Les risques d'un travail trop consensuel
12/05/2013
Acciaio - D'acier - Stefano Mordini - 2012 (it.) 2013 (fr.)
C'est un film très agréable à voir, surtout je suppose pour les garçons qui peuvent admirer à loisir deux jolies jeunes filles en tenues légères, petits shorts ultra-courts sur cuisses fines comme on n'en fait plus (1). Le problème réside peut-être là : il est agréable, on passe un bon moment. Et puis après ?
Plusieurs thèmes s'entremêlent qui auraient pu donner, comme dans le roman (2) quelque chose d'un peu social, d'un peu ancré dans une époque (3), mais tout se passe comme si le réalisateur ou sa production n'avaient souhaité choquer personne, et surtout pas faire réfléchir.
Il y a donc ces deux jeunes filles dans une relation d'amour adolescente comme il peut s'en esquisser dans l'attente des premiers garçons - elles n'ont pas l'air vraiment lesbiennes, c'est juste que -, le père brutal de l'une d'elle (sombre situation effleurée mais vite on passe à autre chose), absent de l'autre (qui revient brièvement foutre sa merdre puis finalement non), le beau grand frère magnifique courageux (il faut bien assurer en l'absence du père), l'usine voisine une aciérie comme seul avenir ou bien partir ; mais qui part revient : c'est ce qu'a fait la belle blonde, devenue cadre de l'entreprise ; une boite de nuit mais une scène potentiellement sexuelle y tourne assez vite court, des flirts ratés, un petit ami vite escamoté. Au fond peu de réelle sensualité malgré l'exposition des corps comme ils peuvent l'être dans la chaleur d'un bel été.
Quelques belles images de travail d'usine, aussi. Mais posées là sans réelle suite, là aussi, comme si on craignait d'importuner en montrant trop de travail.
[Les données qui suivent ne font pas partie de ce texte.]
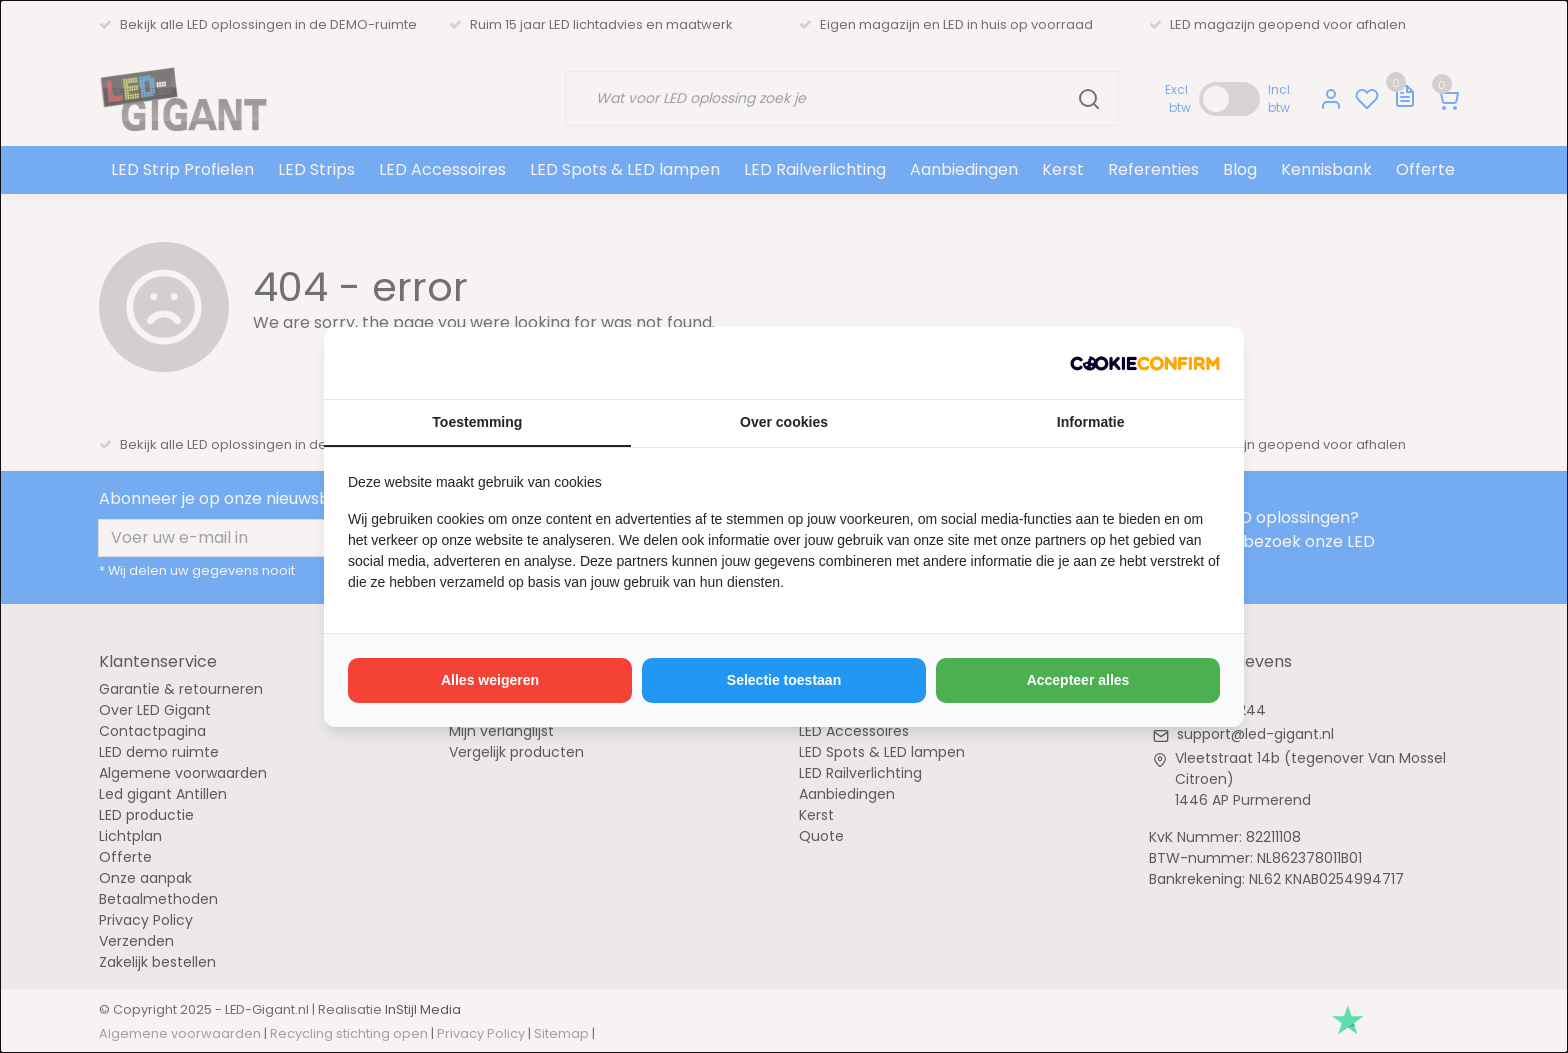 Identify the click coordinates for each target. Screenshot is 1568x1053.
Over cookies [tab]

Plusieurs films étaient possibles : une œuvre sensuelle, tout était prêt y compris cette sorte de cabane dont elles disposent pour leurs siestes avant que le propriétaire n'en réclame l'usage, l'éveil des deux jeunes femmes à l'amour, à la sexualité ; une œuvre d'époque : génération sans perspective qui tente quand même de grandir et se frayer un chemin ; une œuvre sociale : la fin de l'industrie dans notre vieille Europe et la casse sociale qu'elle induit ; une œuvre dramatique : comment un événement brutal et précis peut changer plusieurs vies.
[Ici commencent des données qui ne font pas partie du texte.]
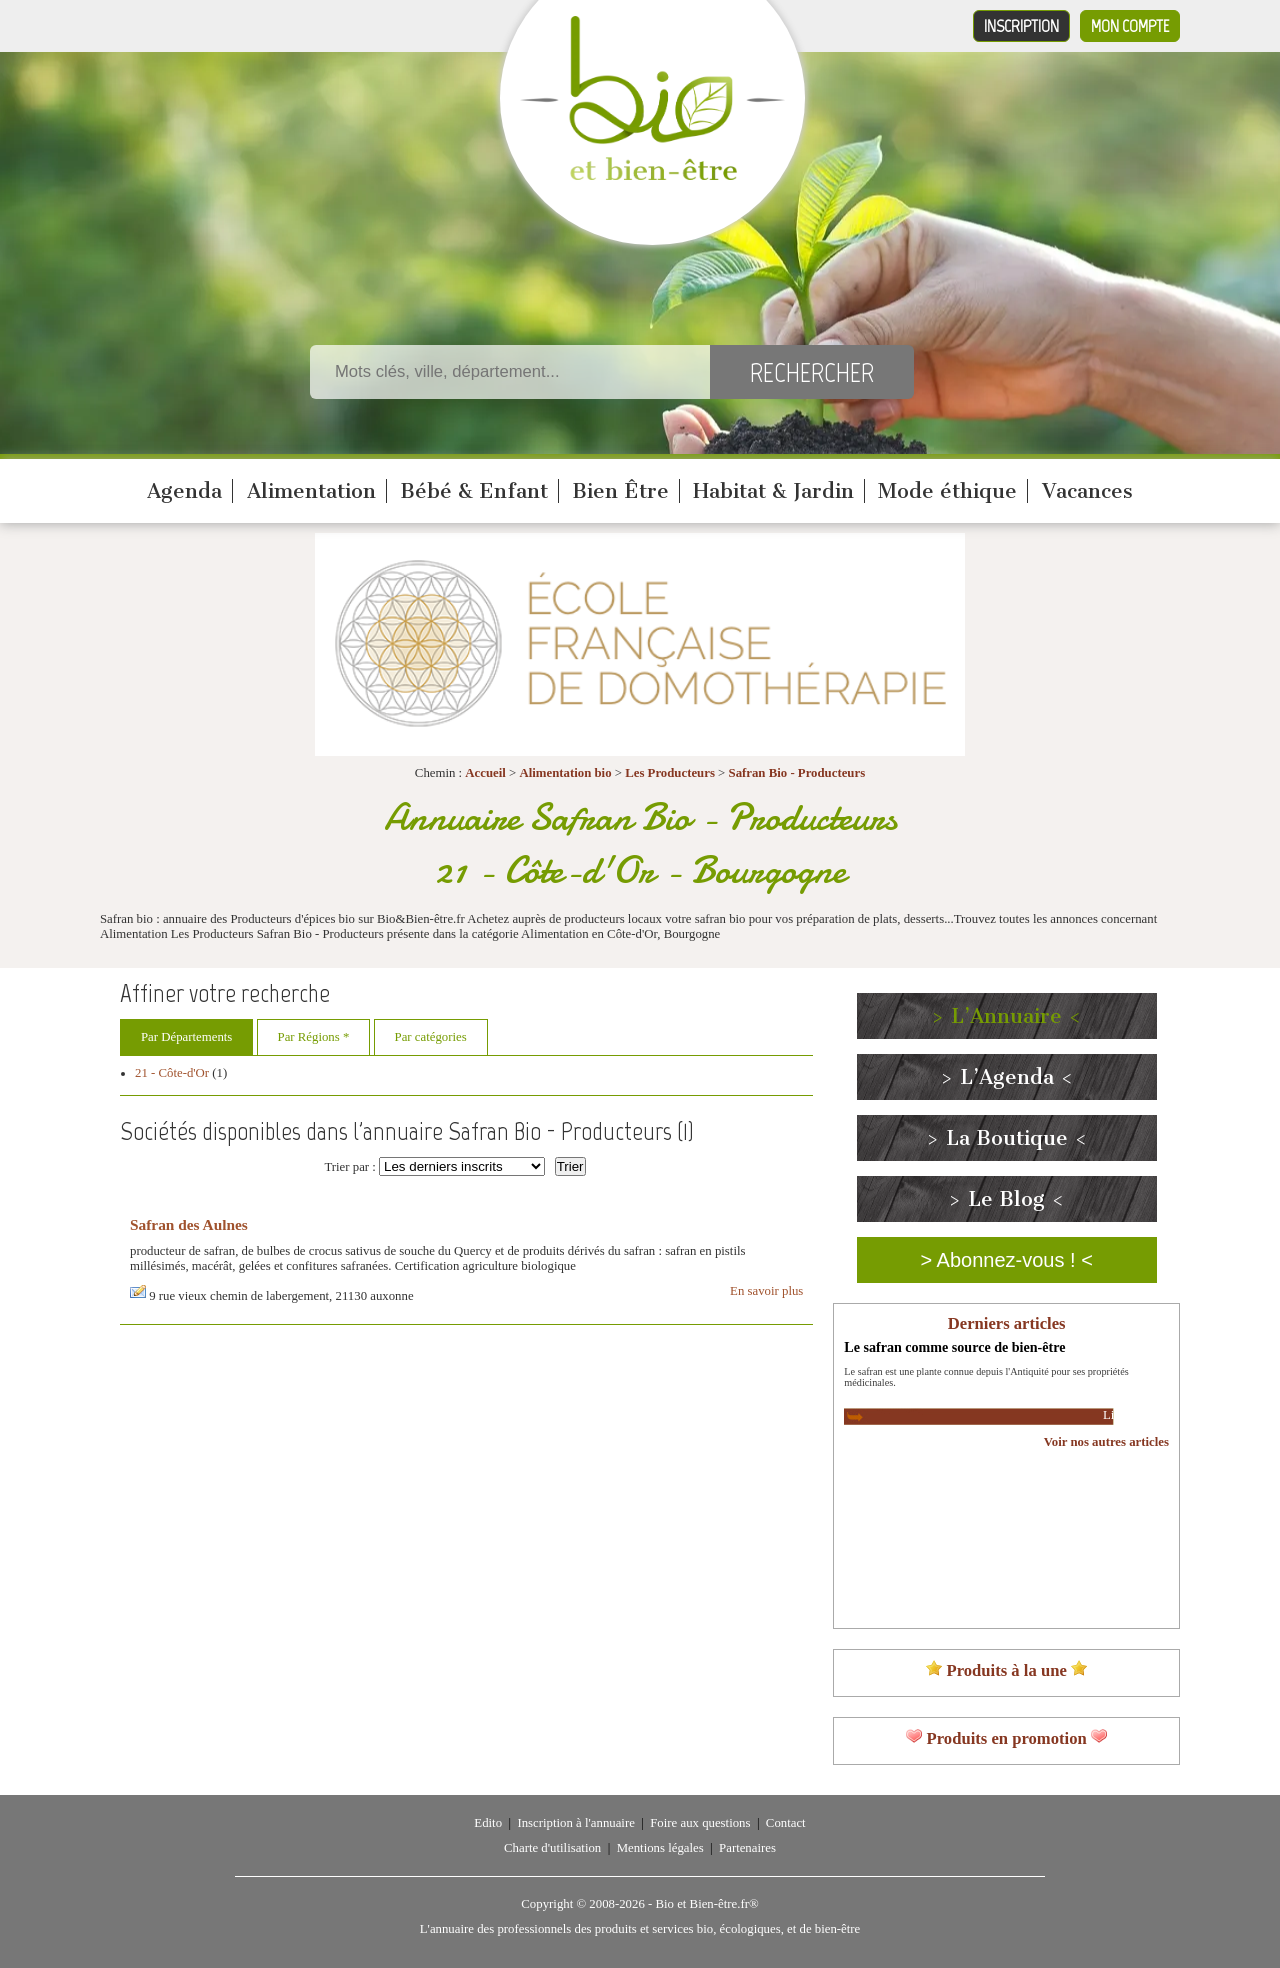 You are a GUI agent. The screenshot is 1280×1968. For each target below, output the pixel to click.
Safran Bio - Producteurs (797, 773)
Au lieu de ça une œuvre jolie, qui n'ose aller nulle part, un drame dont on semble soudain se rappeler qu'il fallait qu'il ait lieu mais surtout ne parlons pas des choses qui fâchent, et donc pas de sexe, pas de mort, pas de luttes sociales, pas de violence vue de trop près.
Du coup, il ne reste que quelques cuisses qui courent, de beaux décors, de bons acteurs, mais longtemps plus tard, en mémoire, je suis prête à parier : presque rien.
Je ne regrette pas de l'avoir vu, je l'aurais simplement aimé plus énergique, plus militant ; moins : j'aborde un sujet puis avant qu'il ne fâche, je passe au suivant.
Reste une très belle relation familiale entre la mère que son mari a quittée, ses deux enfants frère et sœur qui se veulent du bien et tentent de s'en sortir. Les scènes qui les concernent sont très réussies.
nb. : À sa décharge, j'ai vu ce film quatre jours après avoir vu The grandmaster de Wong Kar-Wai qui m'a bluffée, alors peut-être que quoi ce fût ne pouvait que me paraître fade à côté de cet opéra du king fu.
(1) Sur ce coup-là je ne suis tellement pas le cœur de cible que j'ai mis 25 minutes à reconnaître l'une de l'autre les deux jeunes protagonistes. Elles s'habillent et sont coiffées de façon similaire, j'ai mis longtemps à me rendre compte que l'une était un peu plus grande et l'autre a les cheveux davantage ondulés. Bon, les dames ne sont pas en reste qui peuvent admirer le (trop parfaitement) beau Michele Riondino, du coup peu crédible en type qui mène une vie dure de gars contraint de complèter la paie rudement acquise par quelques combinazione nocturnes. Et évidemment il faut qu'il soit amoureux de la belle fausse blonde de service et là on a envie de dire Même dans un film italien ? Quelle dictature de l'éclairci.
(2) "D'acciao" de Silvia Avallone
(3) Un ami m'a rappelé que le livre se situait en 1993 et était beaucoup plus ancré dans le concret de la politique de ces années-là. Le film se veut actuel de façon un peu molle. Il y a de l'internet. Pas trop de téléphones portables mais un peu quand même. La lutte sociale est gommée, esquissée, à peine évoquée.